Oil Spikes After US-Israel Attack on Iran



Markets open down as investors worry about the possibility of spillover, with gold and crude prices up after the US and Israel launch a prolonged military operation against Iran's leaders.

The Latest Developments

  • Markets drop, and gold and crude surge amid a general risk-off move as markets face uncertainty at the start of a potentially prolonged US-Israel campaign against Iran.
  • The Strait of Hormuz is closed, choking off around 20% of global crude supplies, while there have been attacks on refineries in the region, with OPEC increasing production in April by 206K boepd.
  • The situation in Iran remains fluid without a clear successor to Supreme Leader Ali Khamenei, with contradicting statements from officials on talks.
  • Markets fret over potential spillover as Iranian proxies attack the US and Israel from Lebanon and Iraq, while Iran launches missiles and drones against most countries in the Middle East with US assets, reaching as far as the UK's base in Cyprus.

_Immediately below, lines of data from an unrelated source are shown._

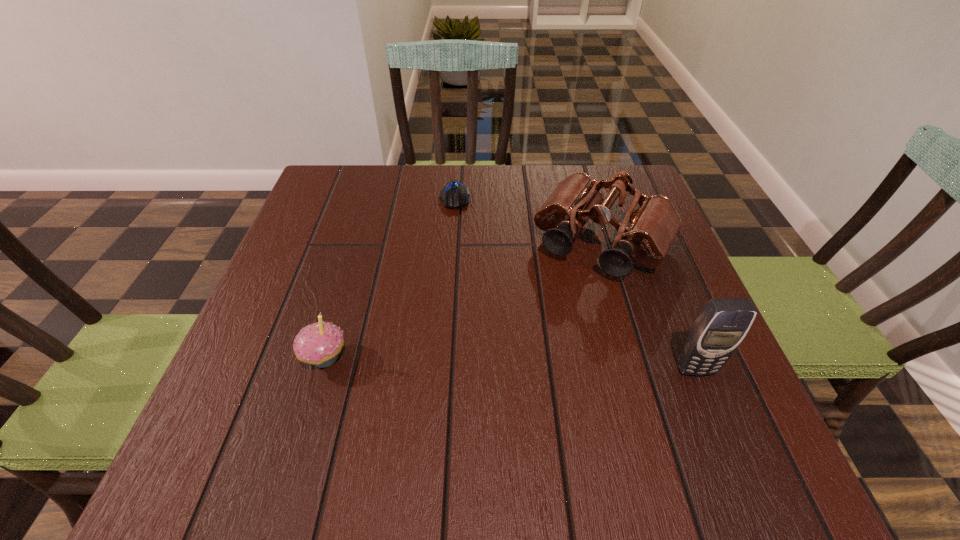 The image size is (960, 540). I want to click on free space at the near right corner of the desktop, so click(709, 419).

Where is `vacant space in between the third object from right to left and the second tallest object`? Image resolution: width=960 pixels, height=540 pixels. vacant space in between the third object from right to left and the second tallest object is located at coordinates (529, 220).

Locate an element on the screen. Image resolution: width=960 pixels, height=540 pixels. free space between the second tallest object and the cupcake is located at coordinates (464, 300).

Identify the location of blank region between the third shortest object and the leftmost object. (464, 300).

This screenshot has height=540, width=960. In order to click on unoccupied position between the cupcake and the computer mouse in this screenshot , I will do pos(390,278).

The image size is (960, 540). I want to click on vacant point located between the third tallest object and the shortest object, so click(390, 278).

The height and width of the screenshot is (540, 960). In order to click on vacant area between the cellular telephone and the leftmost object in this screenshot , I will do `click(510, 363)`.

This screenshot has width=960, height=540. Find the location of `free spot between the binoculars and the tallest object`. free spot between the binoculars and the tallest object is located at coordinates (649, 306).

At what (x,y) coordinates should I click in order to perform the action: click on vacant area between the second object from left to right and the binoculars. Please return your answer as a coordinate pair (x, y). This screenshot has height=540, width=960. Looking at the image, I should click on (529, 220).

You are a GUI agent. You are given a task and a screenshot of the screen. Output one action in this format:
    pyautogui.click(x=<x>, y=<y>)
    Task: Click on the free space between the leftmost object and the tallest object
    This screenshot has height=540, width=960.
    Given the screenshot: What is the action you would take?
    pyautogui.click(x=510, y=363) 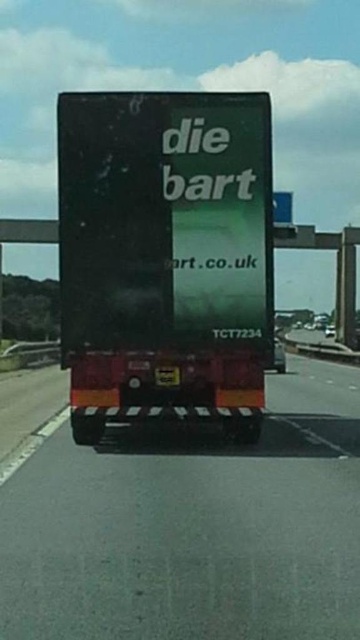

Markets React to the Attack

As was anticipated, the US and Israel launched a coordinated air offensive against Iran on Saturday morning, local time, which was confirmed by US President Donald Trump posting a video to his social media platform. In his short speech, he said that the operation was ongoing and called for the people of Iran to seize the government. This immediately told the market that the current offensive was not like the pinpoint action of last June. Since then, Trump has said he expects the war to last as long as four weeks.

 

After a few hours on Saturday, Iran effectively closed the Strait of Hormuz, and ships off the coast of the UAE and Oman came under drone attacks. Iran launched missile and drone volleys towards countries in the Middle East, claiming to target US assets. Still, many of the projectiles landed far from US bases, and even Oman, which was helping to facilitate talks and has no US presence, was attacked by drones after allegedly helping US fighter jets to land. Hezbollah in Lebanon and Shiite militias in Iraq have attacked Israeli and US forces, with Israel responding by bombing the outskirts of Beirut, the first time since 2024. Houthi rebels in Yemen also vowed to renew attacks on Red Sea shipping.

 

Iran's response seemed disorganised and confused, and it was hours later that the nation confirmed initial strikes had killed Supreme Leader Ali Khamenei and many senior officials, including the President (who would be part of the transition council that took charge of the country). It is unclear who is in charge of Iran as of early Monday.

 

Trump on Sunday said he was still looking to do a deal with Iran that could lift sanctions, raising the potential of a TACO trade. Iran's Security Chief Ali Larijani, echoing Trump's language, said he hoped to resolve the situation through "pragmatic diplomacy". Larijani is seen as a potential successor to Khamenei. He was later quoted as saying, "We will not negotiate with the United States". This contrasts with earlier comments from Iran's Foreign Minister Abbas Araghchi, who called for a "return to dialogue and negotiations".

 

Brent prices jumped over $82 per barrel at the open, quickly falling back to $76 in the first few hours. Since then, however, crude has been trending higher. Gold also jumped to $5,365 at the open and has been climbing since, but it remains below $5,500. US futures and European stocks are in the red across the board, as investors shy away from risk, supporting the dollar.

 

On Sunday, OPEC+ agreed to boost oil production starting in April by 206K bbl per day, which helped ease the impact of the war on crude prices. However, through early Monday, there have been reports of attacks on refineries in the region, and several fields have been shut down as a precaution, constraining crude supplies in the short term.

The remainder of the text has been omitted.